Cash-strapped Vivendi found a buyer for Activision Blizzard last week when it announced a deal to sell most of its stake to two parties: the publisher itself, and an investment group led by current Activision Blizzard executives Bobby Kotick and Brian Kelly. That proposal has met some resistance, as Courthouse News reports that Activision Blizzard shareholder Todd Miller has filed a complaint against the company to stop the deal from going through.

The suit alleges breach of fiduciary duties, waste of corporate assets and unjust enrichment on the parts of Vivendi as well as Activision Blizzard and its board of directors. The plaintiff claims the deal shortchanges shareholders by selling 172 million shares to Kotick and Kelly's investment group at a 10 percent discount on the company's closing price the day before the deal was announced. That discount effectively gives the group an instant windfall of $664 million, allowing Kotick and Kelly to take control of the company without benefiting Activision Blizzard or its existing shareholders, according to the complaint. (If the deal goes through, the investment group would be Activision Blizzard's largest shareholder.)
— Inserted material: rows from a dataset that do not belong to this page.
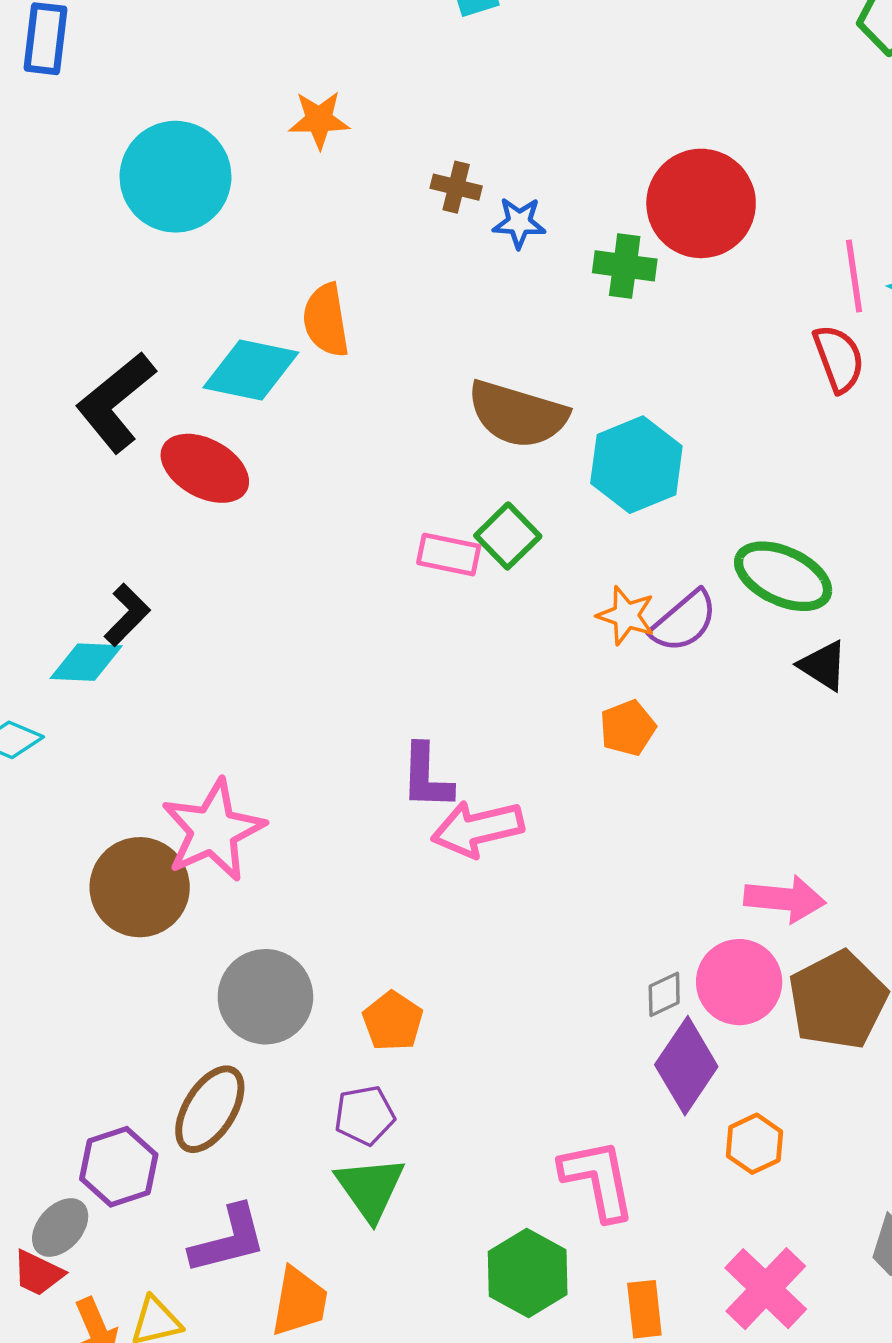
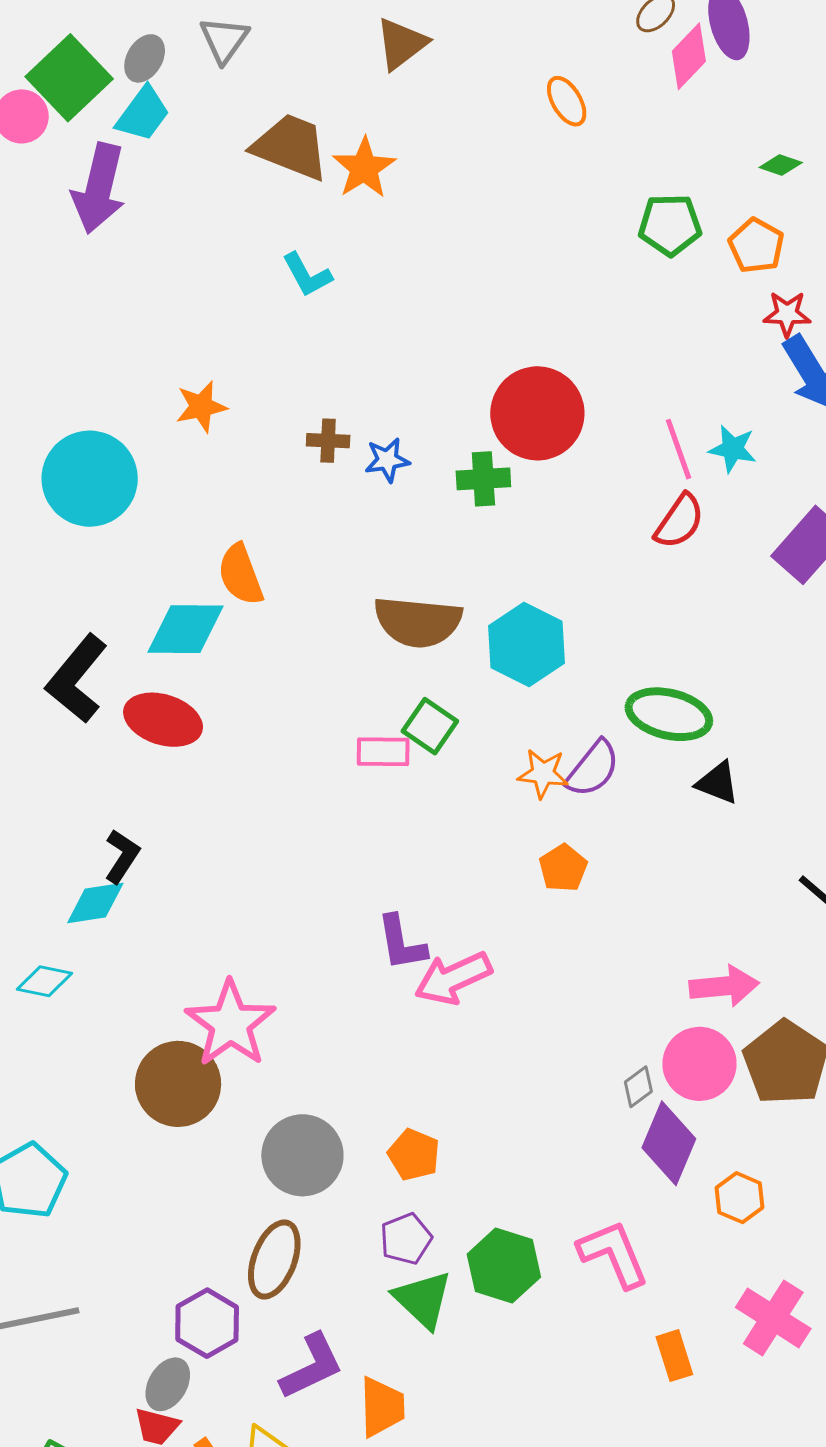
red semicircle: (839, 359) -> (679, 521), turned 66
green hexagon: (528, 1273) -> (504, 1266), moved

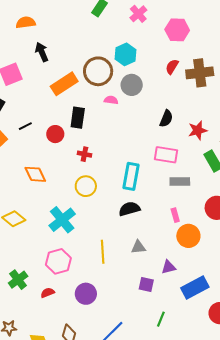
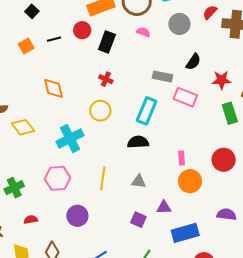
gray circle: (132, 85) -> (179, 24), moved
red circle: (55, 134) -> (82, 30), moved
gray rectangle: (180, 181) -> (162, 76), moved
red semicircle: (48, 293) -> (31, 220), moved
"(T)here was no apparent business purpose in allowing the insider investor group to participate in the discounted stock offering, other than to aggrandize defendants Kotick and Kelly and provide billions of dollars' worth of Activision stock to the insider investor group at a discounted price," the lawsuit states.

As for Vivendi, Miller claims the company is desperate for cash due to $17 billion in debt, a situation that created conflicts of interest for the majority of Activision Blizzard's board of directors, six of whom currently serve as board members or executives at Vivendi. Miller argues that situation made them beholden to Vivendi rather than Activision shareholders, and notes they will all be retiring from their roles on Activision's board if the buyback goes through.

Miller is asking for the transaction to be rescinded and for a judge to prohibit such "one-sided self-dealing" in the future. Activision had not responded to a request for comment as of press time.